A reunião com a equipe responsável pela Angola e Brasil foi realizada por Skype. Participaram Deolinda Teka, secretária do Conselho de Igrejas da Angola e Sarah Roure, responsável pelo Brasil. A reunião centrou-se na ação realizada pelos dois Conselhos de Igrejas em favor da diminuição das desigualdades e do fortalecimento dos espaços democráticos. Reverenda Deolinda relatou que alguns problemas da Angola são similares com os problemas enfrentados pelo Brasil. O Conselho de Igrejas da Angola trabalha fortemente na superação das desigualdades e do abuso de poder. Um dos desafios do país hoje é um maior equilíbrio nas relações de poder.

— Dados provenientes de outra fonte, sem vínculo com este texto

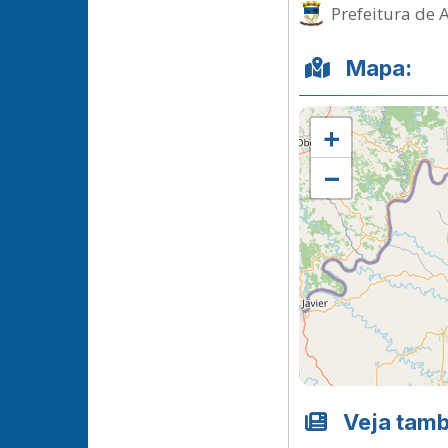
Prefeitura de 
Mapa:
+
−
Veja tam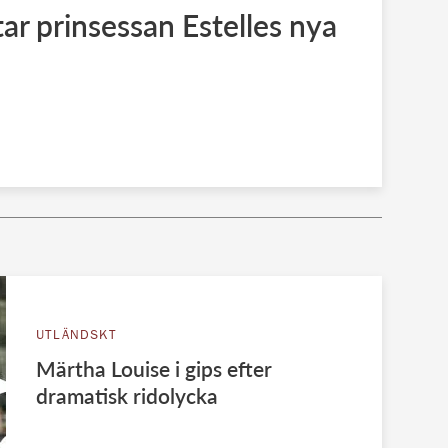
ar prinsessan Estelles nya
UTLÄNDSKT
Märtha Louise i gips efter
dramatisk ridolycka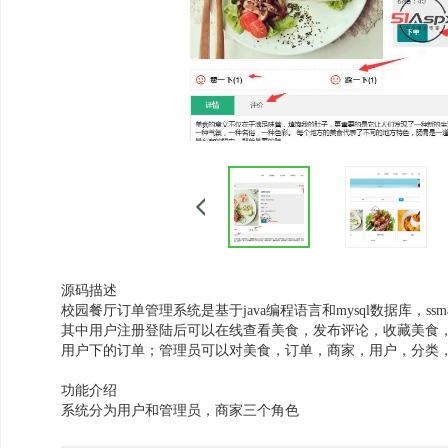
源码描述
校园餐厅订单管理系统是基于java编程语言和mysql数据库
其中用户注册登陆后可以在线查看美食，发布评论，收藏美食
用户下的订单；管理员可以对美食，订单，商家，用户，分类
功能介绍
系统分为用户和管理员，商家三个角色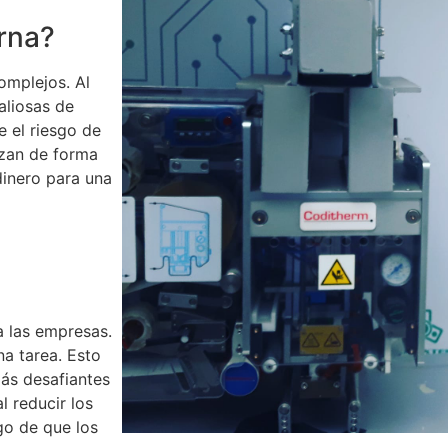
rna?
omplejos. Al
aliosas de
e el riesgo de
izan de forma
dinero para una
 las empresas.
na tarea. Esto
ás desafiantes
l reducir los
go de que los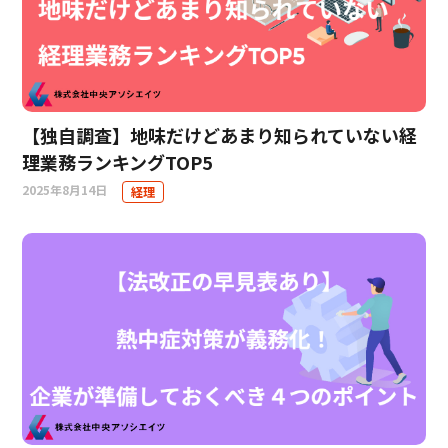
【独自調査】地味だけどあまり知られていない経
理業務ランキングTOP5
2025年8月14日
経理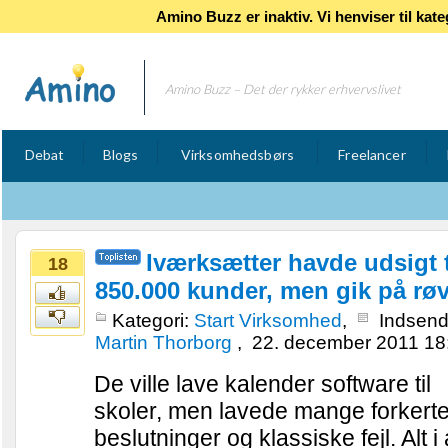
Amino Buzz er inaktiv. Vi henviser til k
Amino Buzz – Det der rykker erhvervslivet
Debat
Blogs
Virksomhedsbørs
Freelancer
Iværksætter havde udsigt t
18
850.000 kunder, men gik på rø
Kategori:
Start Virksomhed
,
Indsendt
Martin Thorborg
,
22. december 2011 18
De ville lave kalender software til
skoler, men lavede mange forkert
beslutninger og klassiske fejl. Alt i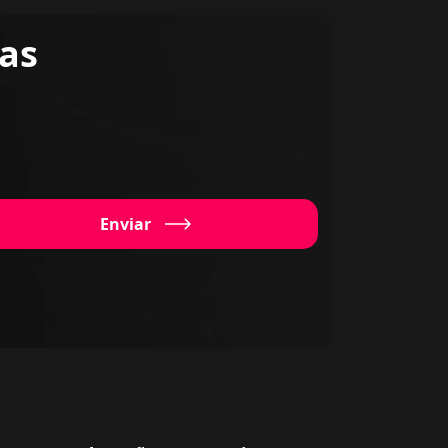
ias
Enviar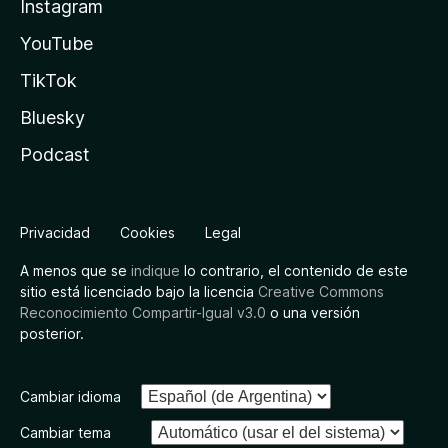
Instagram
YouTube
TikTok
Bluesky
Podcast
Privacidad
Cookies
Legal
A menos que se
indique
lo contrario, el contenido de este
sitio está licenciado bajo la licencia
Creative Commons
Reconocimiento Compartir-Igual v3.0
o una versión
posterior.
Cambiar idioma
Cambiar tema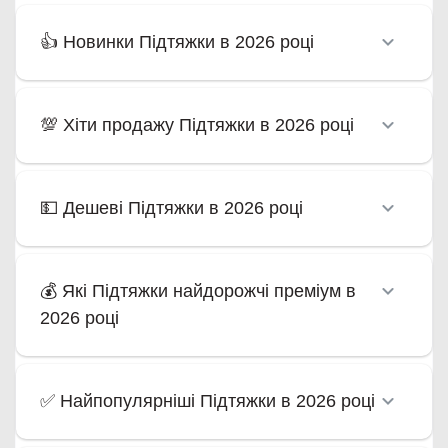
👍 Новинки Підтяжки в 2026 році
💯 Хіти продажу Підтяжки в 2026 році
💵 Дешеві Підтяжки в 2026 році
💰 Які Підтяжки найдорожчі преміум в
2026 році
✅ Найпопулярніші Підтяжки в 2026 році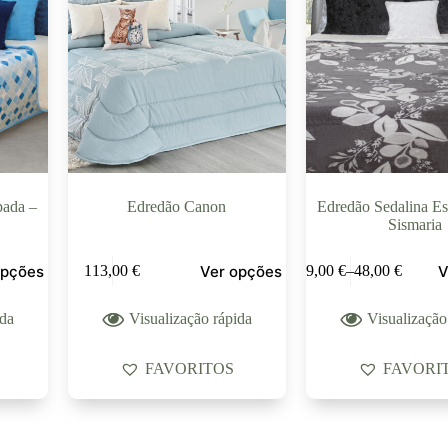
pada –
Edredão Canon
Edredão Sedalina E
Sismaria
opções
Ver opções
V
113,00
€
39,00
€
–
48,00
€
ida
Visualização rápida
Visualização
FAVORITOS
FAVORI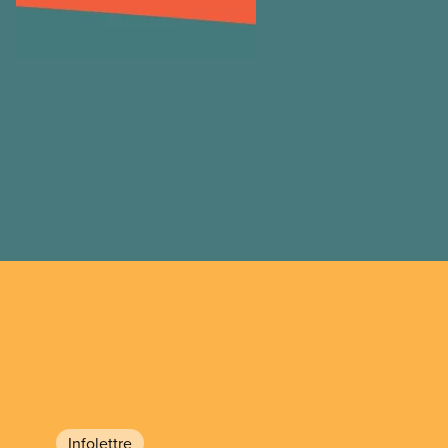
Infolettre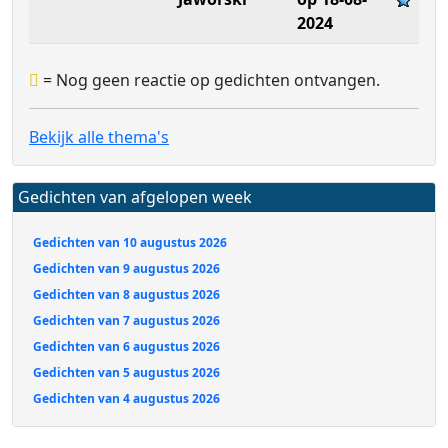
2024
= Nog geen reactie op gedichten ontvangen.
Bekijk alle thema's
Gedichten van afgelopen week
Gedichten van 10 augustus 2026
Gedichten van 9 augustus 2026
Gedichten van 8 augustus 2026
Gedichten van 7 augustus 2026
Gedichten van 6 augustus 2026
Gedichten van 5 augustus 2026
Gedichten van 4 augustus 2026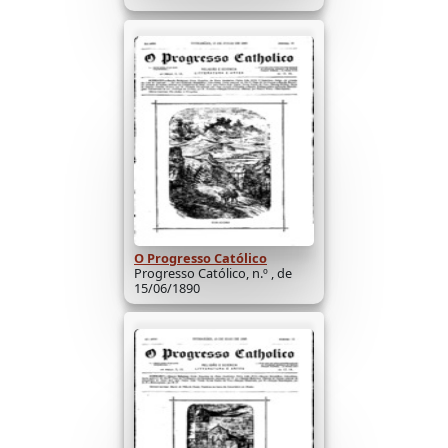
O Progresso Católico
Progresso Católico, n.º , de
15/06/1890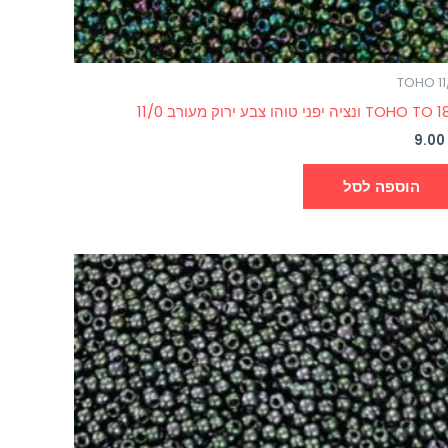
TOHO 11
TOHO  ונציה יפני טוהו צבע ירוק מעורב 11/0
9.0
הוספה לסל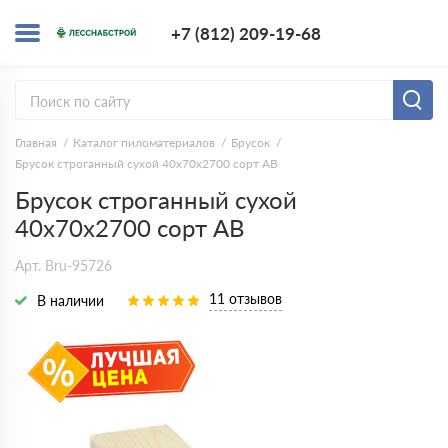
+7 (812) 209-1
+7 (812) 209-19-68
Заказать з
Главная
Каталог пиломатериалов
Брусок
Брусок строганный сухой 40х70х2700 сорт АВ
Брусок строганный сухой
40х70х2700 сорт АВ
Арт. Bru-95726
11 отзывов
В наличии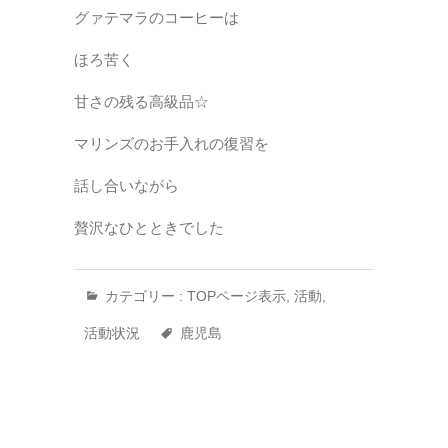
グァテマラのコーヒーは
ほろ苦く
甘さの残る高級品☆
マリンズのお手入れの復習を
話し合いながら
贅沢なひとときでした
カテゴリー :
TOPページ表示
,
活動
,
活動状況
鹿児島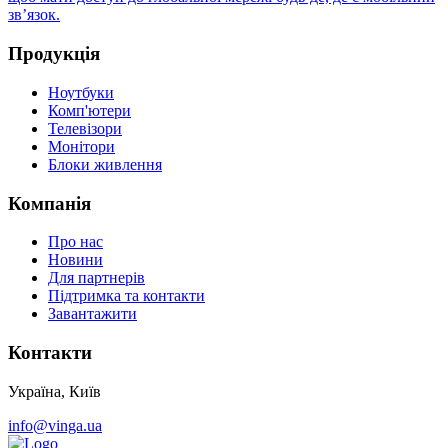
зв’язок.
Продукція
Ноутбуки
Комп'ютери
Телевізори
Монітори
Блоки живлення
Компанія
Про нас
Новини
Для партнерів
Підтримка та контакти
Завантажити
Контакти
Україна, Київ
info@vinga.ua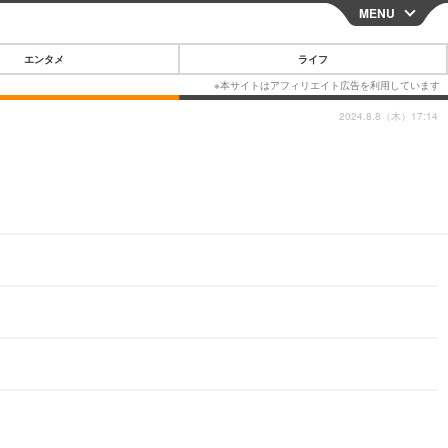
MENU
CLOSE
エンタメ
ライフ
2024.8.8（木）17:14
スマートフォン
ガジェット・ツール
その他
映画・ドラマ
韓国・芸能
グルメ
スポーツ
ショッピング
ブログ
その他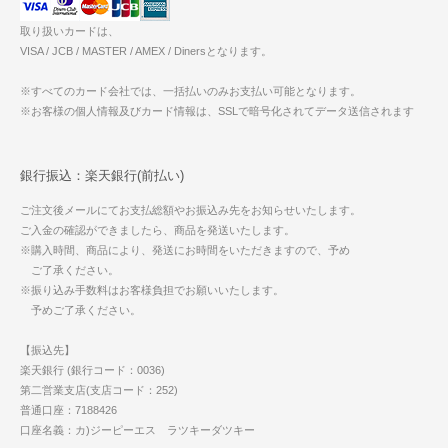
取り扱いカードは、
VISA / JCB / MASTER / AMEX / Dinersとなります。
※すべてのカード会社では、一括払いのみお支払い可能となります。
※お客様の個人情報及びカード情報は、SSLで暗号化されてデータ送信されます
銀行振込：楽天銀行(前払い)
ご注文後メールにてお支払総額やお振込み先をお知らせいたします。
ご入金の確認ができましたら、商品を発送いたします。
※購入時間、商品により、発送にお時間をいただきますので、予め
ご了承ください。
※振り込み手数料はお客様負担でお願いいたします。
予めご了承ください。
【振込先】
楽天銀行 (銀行コード：0036)
第二営業支店(支店コード：252)
普通口座：7188426
口座名義：カ)ジーピーエス ラツキーダツキー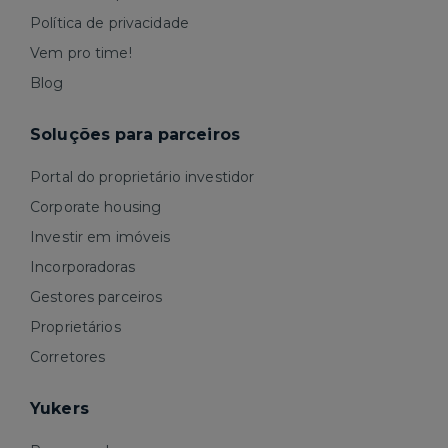
Política de privacidade
Vem pro time!
Blog
Soluções para parceiros
Portal do proprietário investidor
Corporate housing
Investir em imóveis
Incorporadoras
Gestores parceiros
Proprietários
Corretores
Yukers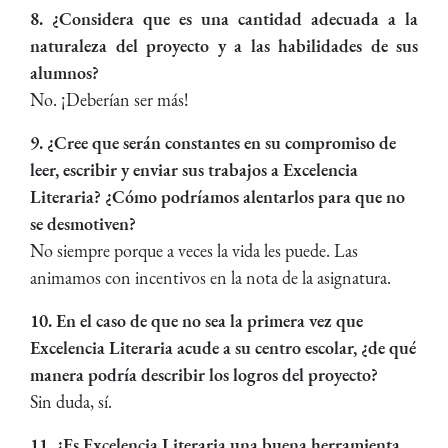
8. ¿Considera que es una cantidad adecuada a la
naturaleza del proyecto y a las habilidades de sus
alumnos?
No. ¡Deberían ser más!
9. ¿Cree que serán constantes en su compromiso de
leer, escribir y enviar sus trabajos a Excelencia
Literaria? ¿Cómo podríamos alentarlos para que no
se desmotiven?
No siempre porque a veces la vida les puede. Las
animamos con incentivos en la nota de la asignatura.
10. En el caso de que no sea la primera vez que
Excelencia Literaria acude a su centro escolar, ¿de qué
manera podría describir los logros del proyecto?
Sin duda, sí.
11. ¿Es Excelencia Literaria una buena herramienta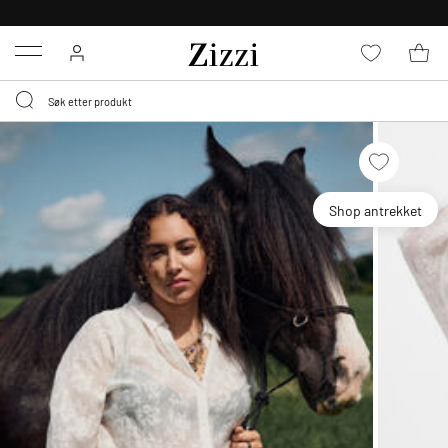
GRATIS LEVERING
FRA 699,- *
Menu
Shop antrekket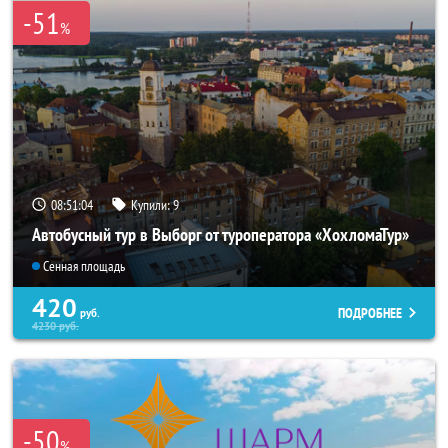
-51
%
08:51:02
Купили:
9
Автобусный тур в Выборг от туроператора «ХохломаТур»
Сенная площадь
420
ПОДРОБНЕЕ
руб.
4230
руб.
-50
%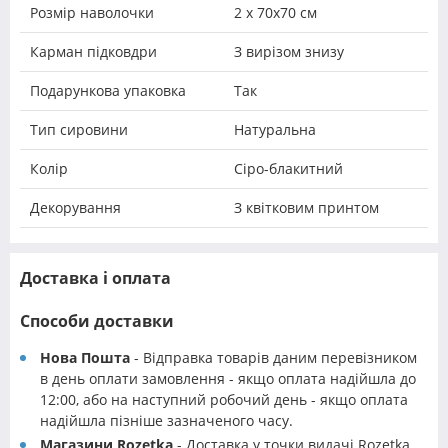
Розмір наволочки
2 х 70х70 см
Карман підковдри
З вирізом знизу
Подарункова упаковка
Так
Тип сировини
Натуральна
Колір
Сіро-блакитний
Декорування
З квітковим принтом
Доставка і оплата
Способи доставки
Нова Пошта
- Відправка товарів даним перевізником
в день оплати замовлення - якщо оплата надійшла до
12:00, або на наступний робочий день - якщо оплата
надійшла пізніше зазначеного часу.
Магазини Rozetka
- Доставка у точки видачі Rozetka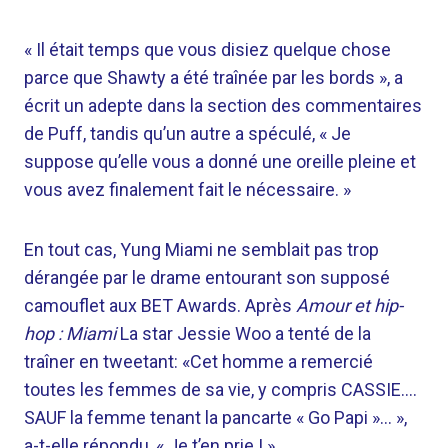
« Il était temps que vous disiez quelque chose
parce que Shawty a été traînée par les bords », a
écrit un adepte dans la section des commentaires
de Puff, tandis qu’un autre a spéculé, « Je
suppose qu’elle vous a donné une oreille pleine et
vous avez finalement fait le nécessaire. »
En tout cas, Yung Miami ne semblait pas trop
dérangée par le drame entourant son supposé
camouflet aux BET Awards. Après
Amour et hip-
hop : Miami
La star Jessie Woo a tenté de la
traîner en tweetant: «Cet homme a remercié
toutes les femmes de sa vie, y compris CASSIE….
SAUF la femme tenant la pancarte « Go Papi »… »,
a-t-elle répondu, « Je t’en prie ! »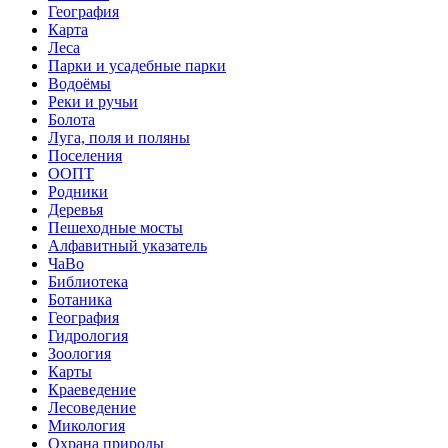
География
Карта
Леса
Парки и усадебные парки
Водоёмы
Реки и ручьи
Болота
Луга, поля и поляны
Поселения
ООПТ
Родники
Деревья
Пешеходные мосты
Алфавитный указатель
ЧаВо
Библиотека
Ботаника
География
Гидрология
Зоология
Карты
Краеведение
Лесоведение
Микология
Охрана природы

O Conselho de Igrejas da Angola é bastante ativo também na resolução de conflitos relacionados aos direitos humanos. Há clareza do papel relevante das igrejas para a educação na sociedade, em especial a educação para a paz e para a justiça de gênero. O Conselho de Igrejas da Angola tem 40 anos de existência. Seu esforço, no momento, tem sido o de promover espaços de formação sobre o tema justiça de gênero nas cinco províncias do país. Destaca-se que maioria das lideranças das igrejas da Angola são mulheres, mas elas geralmente não ocupam espaços de decisão. Em algumas igrejas elas são impedidas de pregar. Nesse sentido, o desafio é melhorar a relação de poder nas Igrejas.

Reunião com David Clarck sobre direitos LGBTTs: ele é responsável por promover a discussão interna na Christian Aid sobre direitos LGBTTs. A reunião foi um momento interessante para conversar sobre os principais limites existentes, em especial, no âmbito de organizações religiosas para que os direitos LGBTTs sejam respeitados em sua integralidade. Também foram compartilhadas experiências de Igrejas inclusivas e daquelas que estão abrindo espaço para que as pessoas LGBTTs possam falar livremente sobre fé e sexualidade. A violência contra pessoas LGBTTs também foi um dos aspectos abordados. Por fim, foi falado de como as interpretações bíblicas que não levam em consideração os aspectos sociais e históricos dos textos bíblicos contribuem para legitimar o preconceito e a discriminação por orientação sexual.